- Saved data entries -
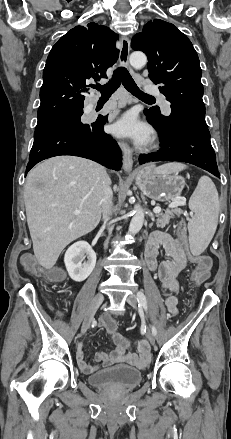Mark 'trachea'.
Returning <instances> with one entry per match:
<instances>
[{"instance_id":"trachea-1","label":"trachea","mask_w":231,"mask_h":439,"mask_svg":"<svg viewBox=\"0 0 231 439\" xmlns=\"http://www.w3.org/2000/svg\"><path fill=\"white\" fill-rule=\"evenodd\" d=\"M125 87L132 95L142 100H155L151 95L142 92L132 76L125 67L117 68L112 76V79L105 85H95L94 88L101 92L102 97H110L121 85Z\"/></svg>"}]
</instances>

- EXERCISE AIM -
The entries are to be copied exactly, and each image is to be omitted.

- OUTPUT FOR THIS TASK -
Mark 'trachea'.
Returning <instances> with one entry per match:
<instances>
[{"instance_id":"trachea-1","label":"trachea","mask_w":231,"mask_h":439,"mask_svg":"<svg viewBox=\"0 0 231 439\" xmlns=\"http://www.w3.org/2000/svg\"><path fill=\"white\" fill-rule=\"evenodd\" d=\"M125 87L132 95L142 100H155L151 95L142 92L132 76L125 67L117 68L112 76V79L105 85H95L94 88L101 92L102 97H110L121 85Z\"/></svg>"}]
</instances>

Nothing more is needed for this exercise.